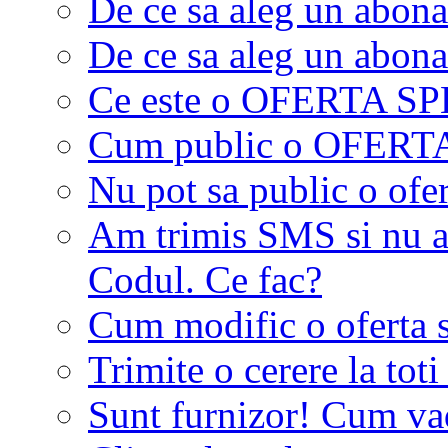
De ce sa aleg un abon
De ce sa aleg un abon
Ce este o OFERTA S
Cum public o OFER
Nu pot sa public o ofer
Am trimis SMS si nu a
Codul. Ce fac?
Cum modific o oferta 
Trimite o cerere la tot
Sunt furnizor! Cum vad 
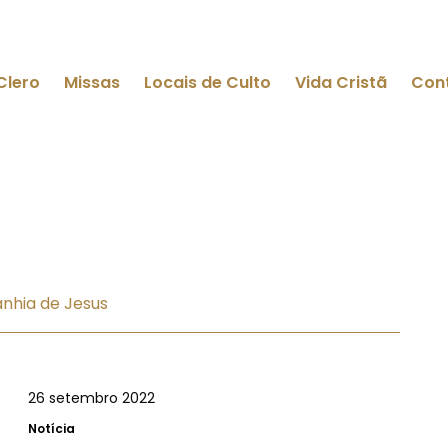
Clero
Missas
Locais de Culto
Vida Cristã
Con
nhia de Jesus
26 setembro 2022
Notícia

*What you should do*
Drop every picture, then write out the remaining entries above exactly as they appear.

*Result of this task*
De ce sa aleg un abon
De ce sa aleg un abon
Ce este o OFERTA S
Cum public o OFER
Nu pot sa public o ofer
Am trimis SMS si nu a
Codul. Ce fac?
Cum modific o oferta 
Trimite o cerere la tot
Sunt furnizor! Cum vad 
Clero
Missas
Locais de Culto
Vida Cristã
Con
nhia de Jesus
26 setembro 2022
Notícia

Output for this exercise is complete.